With RO you have to supply all the plant’s needs: 3 primary, 3 secondary, 7 trace minerals. Tap usually supplies some of this for you so there will be additional cost and attention there.
RO is tough to adjust pH because there are no Total Dissolved Solids (TDS) to buffer the change. A minuscule amount causes the pH to change dramatically.
I have two considerations for you:
Get a water report to determine what Total Dissolved Solids (aka the PPM) of your tap. Having X ‘ppm’ doesn’t tell you what’s in your water.

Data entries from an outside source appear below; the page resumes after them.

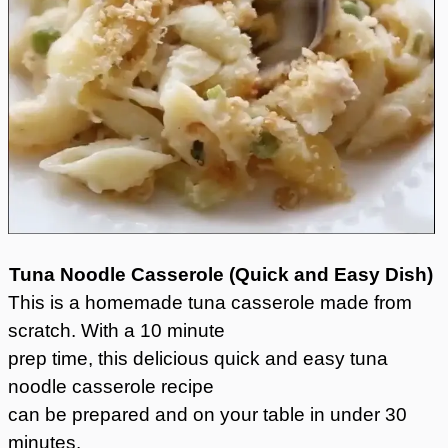
Tuna Noodle Casserole (
Quick and Easy Dish)
This is a homemade tuna casserole made from
scratch. With a 10 minute
prep time, this delicious quick and easy tuna
noodle casserole recipe
can be prepared and on your table in under 30
minutes.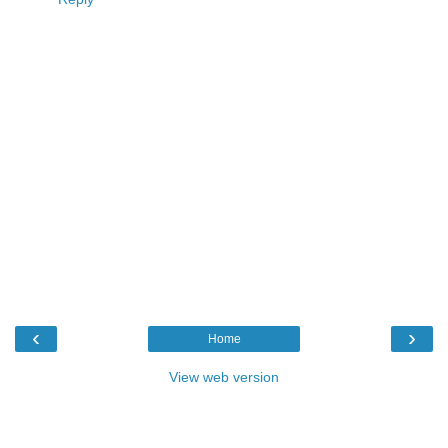
‹
›
Home
View web version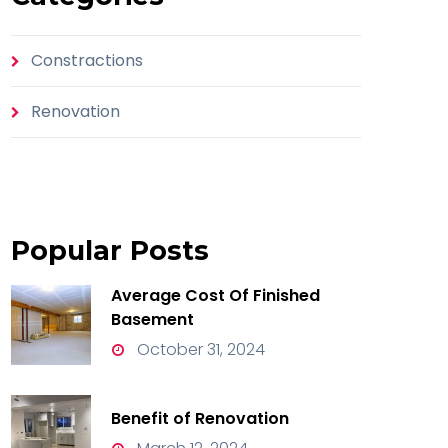
Constractions
Renovation
Popular
Posts
Average Cost Of Finished
Basement
October 31, 2024
Benefit of Renovation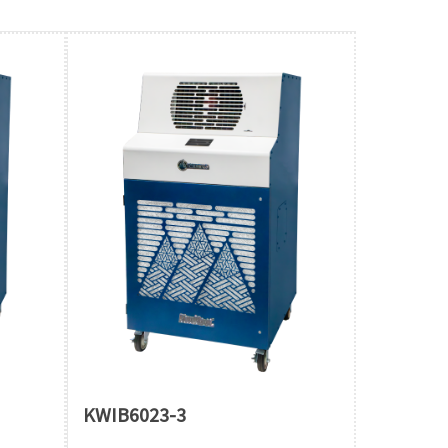
KWIB6023-3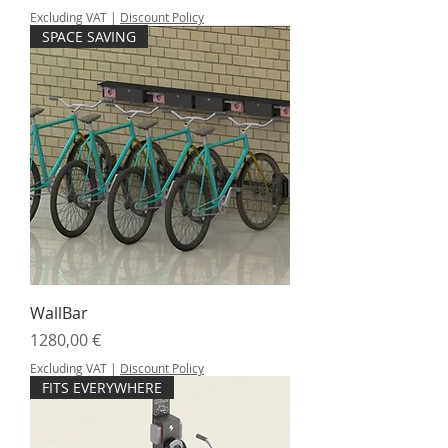
Excluding VAT
|
Discount Policy
SPACE SAVING
WallBar
Price
1280,00 €
Excluding VAT
|
Discount Policy
FITS EVERYWHERE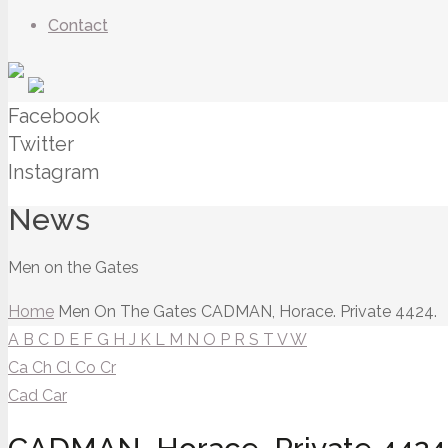
Contact
Facebook
Twitter
Instagram
News
Men on the Gates
Home
Men On The Gates
CADMAN, Horace. Private 4424.
A
B
C
D
E
F
G
H
J
K
L
M
N
O
P
R
S
T
V
W
Ca
Ch
Cl
Co
Cr
Cad
Car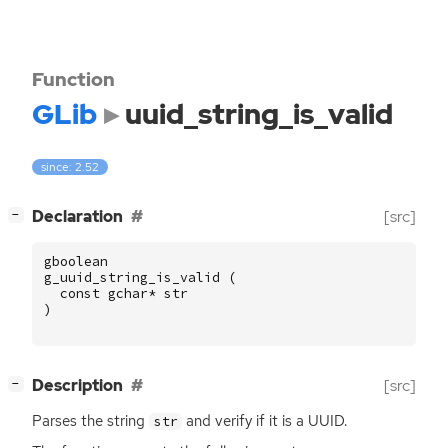
Function
GLib
uuid_string_is_valid
since: 2.52
[
]
Declaration
[src]
−
gboolean
g_uuid_string_is_valid
(
const
gchar
*
str
)
[
]
Description
[src]
−
Parses the string
and verify if it is a
UUID
.
str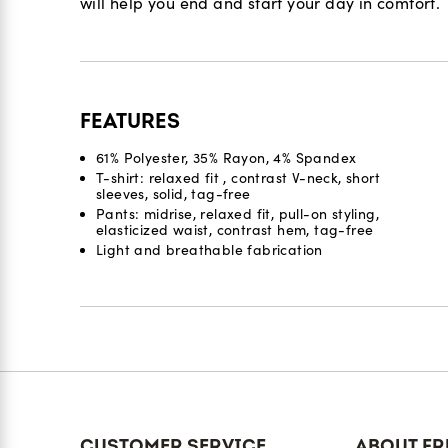
will help you end and start your day in comfort.
FEATURES
61% Polyester, 35% Rayon, 4% Spandex
T-shirt: relaxed fit , contrast V-neck, short
sleeves, solid, tag-free
Pants: midrise, relaxed fit, pull-on styling,
elasticized waist, contrast hem, tag-free
Light and breathable fabrication
Reviews
CUSTOMER SERVICE
ABOUT FR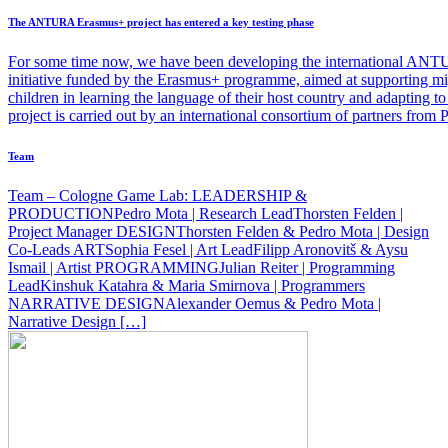
The ANTURA Erasmus+ project has entered a key testing phase
For some time now, we have been developing the international ANT
initiative funded by the Erasmus+ programme, aimed at supporting mi
children in learning the language of their host country and adapting 
project is carried out by an international consortium of partners from
Team
Team – Cologne Game Lab: LEADERSHIP &
PRODUCTIONPedro Mota | Research LeadThorsten Felden |
Project Manager DESIGNThorsten Felden & Pedro Mota | Design
Co-Leads ARTSophia Fesel | Art LeadFilipp Aronovitš & Aysu
Ismail | Artist PROGRAMMINGJulian Reiter | Programming
LeadKinshuk Katahra & Maria Smirnova | Programmers
NARRATIVE DESIGNAlexander Oemus & Pedro Mota |
Narrative Design […]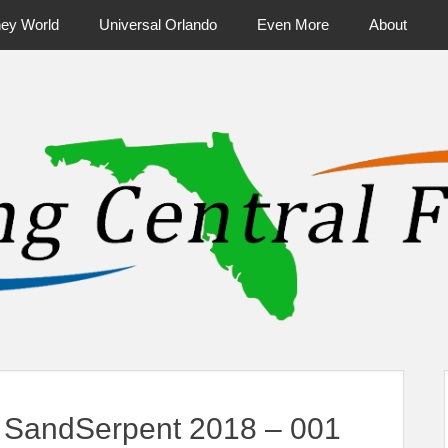
ney World
Universal Orlando
Even More
About
ntral Florida & Beyond
Touring Cen
 SandSerpent 2018 – 001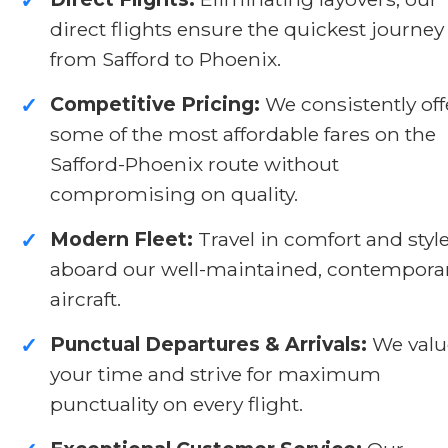
✓
direct flights ensure the quickest journey
from Safford to Phoenix.
Competitive Pricing:
We consistently off
✓
some of the most affordable fares on the
Safford-Phoenix route without
compromising on quality.
Modern Fleet:
Travel in comfort and styl
✓
aboard our well-maintained, contempora
aircraft.
Punctual Departures & Arrivals:
We valu
✓
your time and strive for maximum
punctuality on every flight.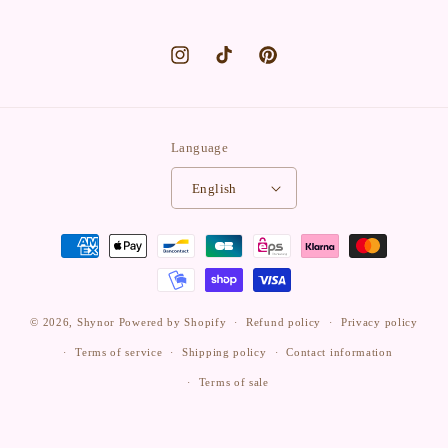
Instagram
TikTok
Pinterest
Language
English
Payment
methods
© 2026,
Shynor
Powered by Shopify
Refund policy
Privacy policy
Terms of service
Shipping policy
Contact information
Terms of sale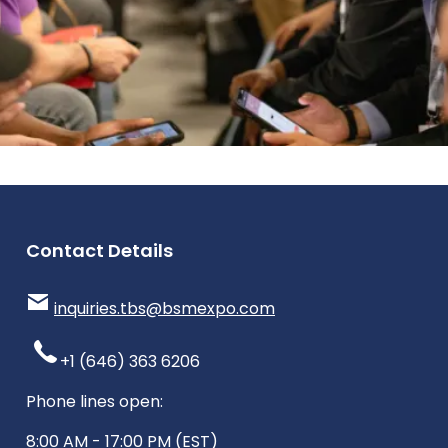
Contact Details
inquiries.tbs@bsmexpo.com
+1 (646) 363 6206
Phone lines open:
8:00 AM - 17:00 PM (EST)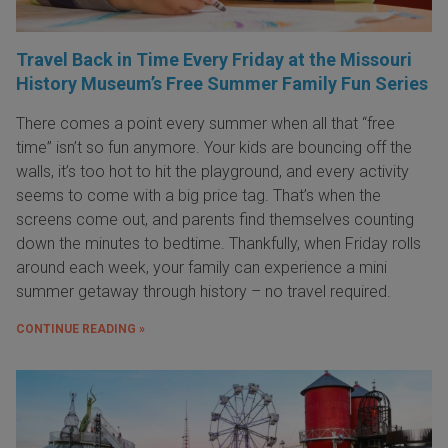
Travel Back in Time Every Friday at the Missouri
History Museum’s Free Summer Family Fun Series
There comes a point every summer when all that “free
time” isn’t so fun anymore. Your kids are bouncing off the
walls, it’s too hot to hit the playground, and every activity
seems to come with a big price tag. That’s when the
screens come out, and parents find themselves counting
down the minutes to bedtime. Thankfully, when Friday rolls
around each week, your family can experience a mini
summer getaway through history – no travel required.
CONTINUE READING »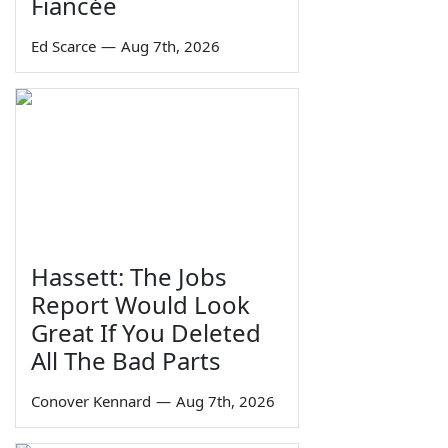
Fiancée
Ed Scarce
—
Aug 7th, 2026
Hassett: The Jobs
Report Would Look
Great If You Deleted
All The Bad Parts
Conover Kennard
—
Aug 7th, 2026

are you going to buy RO water (commonly sold as ‘purified water’ at the grocery) or are you going to install a system to filter your own? If so, cost should be considered. The cost of the unit, the install, the routine maintenance (filters can be $$), the total water used (resulting purified water + waste water), etc.
It took me a long time to find the perfect water for feeding my plants. I had trouble with my tap water at the beginning, and I had some different issues after I got an R/O system.
The PPM and pH of my tap water are both higher than average. When I started using R/O water, I would buffer it with some Cal/mag before adding the rest of the feeding. The truth is that never really worked out for me. Adding the rest of the nutrients still brought the pH down to where I always needed to raise it back up quite a bit, and my plants usually started showing problems mid flower. Then I got a suggestion to use some of my tap water as a buffer instead of cal/mag. So I bought a cheap chlorine/chloromine filter, and tried different mixes of tap and R/O. I finally nailed down a formula that works perfectly. One and a half gallons of chlorine filtered tap water in a 5 gallon jug, and then filled the rest of the way with R/O. It gives me a PPM of about 125, but more importantly, when I’m done mixing the nutrients my pH is right around 6.2, so I don’t need to raise or lower it at all.
Basically, there’s no perfect answer, but with some trial and error, you’ll find what works best for you.
I don’t like wasting that much water with a RO system. A PUR Water filter does the job perfectly and almost zero waste of water. Instead of a $60 a month water bill it would be $200+ a month doing a RO system.
Oh no no no.
My PPM is a little less than yours. When I do pH, it doesn’t take a whole lot to bring it down.
Mind you our tap water is not regulated by the Texas Water Board. I don’t live in a town but I do live in a municipality and they can charge $10k per gallon of water legally if they wanted to. I know…I talked to the Texas Water Board.
So our quality of water can be semi-clear to a rust orange color.